Congress actually did something this week, they actually were able to get the Housing Bill to the President for signature. It has now become law with the President’s signature. The most significant part of this bill is the government backing of Freddie and Fannie. This action should allow both companies to be able to continue to raise capital with access to the Fed credit line and has given investors a level of confidence that neither of these companies will go under due to their bad loan portfolio. At this point, it is difficult to determine if this potential bailout will cost taxpayers. What it does do, is allow for continued liquidity for loans in the conforming loan category. It is called steadying the ship. However obtaining a loan in today’s environment can be challenging at times, even for those with outstanding credit histories and incomes that can more than cover their mortgage expense. And so it is, we now need the patience of Job to get the job done.
The bill provides banks with the option of having borrowers who have fallen behind refinance FHA or proceed to foreclosure. This comes however with cost. The government is charging a large fee for banks to take this alternative option.This is voluntary on the banks part. It is a way for lenders to recoup a good portion of the loan principle and avoid perhaps deeper losses if they end up owning the homes and gives the homeowners a chance to avoid foreclosure and the loss of their home. It is still unknown how popular this program will be. The intent is to prevent more homes from hitting the market and make it possible for families to keep their homes.

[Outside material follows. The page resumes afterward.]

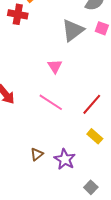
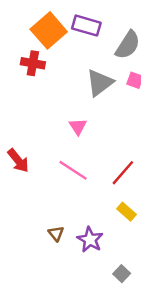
brown triangle: (37, 154) -> (56, 234), turned -32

One of the little published facts in this bill has been that Congress has finally fixed FIRPTA. We, as realtors, will not have to provide the FIRPTA social security numbers to the buyers. It will be directly handled by the escrow companies. C.A.R should be sending out something soon on the new changes.

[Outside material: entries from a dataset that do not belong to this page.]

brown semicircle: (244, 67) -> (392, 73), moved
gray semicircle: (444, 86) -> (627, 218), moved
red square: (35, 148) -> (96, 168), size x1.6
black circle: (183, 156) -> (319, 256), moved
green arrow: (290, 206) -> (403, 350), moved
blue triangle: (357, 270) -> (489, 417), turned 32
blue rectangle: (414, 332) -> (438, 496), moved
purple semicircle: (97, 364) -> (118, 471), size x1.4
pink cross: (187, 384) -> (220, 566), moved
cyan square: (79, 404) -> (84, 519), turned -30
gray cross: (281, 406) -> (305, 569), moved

The local real estate market keeps plodding along. Given our company’s current pace, July open transactions could be our 3rd or 4th best month since last July. What we have observed is that average sales price is dipping. As noted in previous reports the greatest growth in units this year over last has been in the under $500,000 price range.
I think there are several reasons: 1) Values among the lower price ranges have been most impacted over the last two years, which has increased the number of buyers who can now afford to buy a home. The values are such that both owner-occupied buyers and investors see an opportunity. 2) Those properties in foreclosure and short sales are now selling as banks want them off their books—last year many of these properties just sat on the market, bloating inventories. 3) Money is more readily available in the conforming loan categories and the loan limit on conforming loans has been raised. 4) Fewer listings in the higher price ranges are coming onto the market. Those selling in those price ranges tend to have more flexibility when they choose to enter the market. Their motivation is more discretionary.
Open house activity continues to be strong for summertime. I feel that this reflects the building buyer demand. However, buyers are still cautious and feel in the driver’s seat. We are still experiencing double digit visits and, in some cases over the 100 buyer mark as seen at a Crocker Highlands listing in Oakland priced at just below a million garnered 6 offers. A TIC listing in Noe Valley (SF) had 140 groups through the 3 units that were available.
We are still seeing a smaller number of multiple offers, although they still represent close to 20% of our transactions. Most are concentrated in San Francisco and parts of the East Bay. The bulk of these transactions are occurring under the million dollar price range.
I believe we will continue to see good activity in the lower price ranges through the summer. If historical trends continue, there should be a rise in activity during the Fall.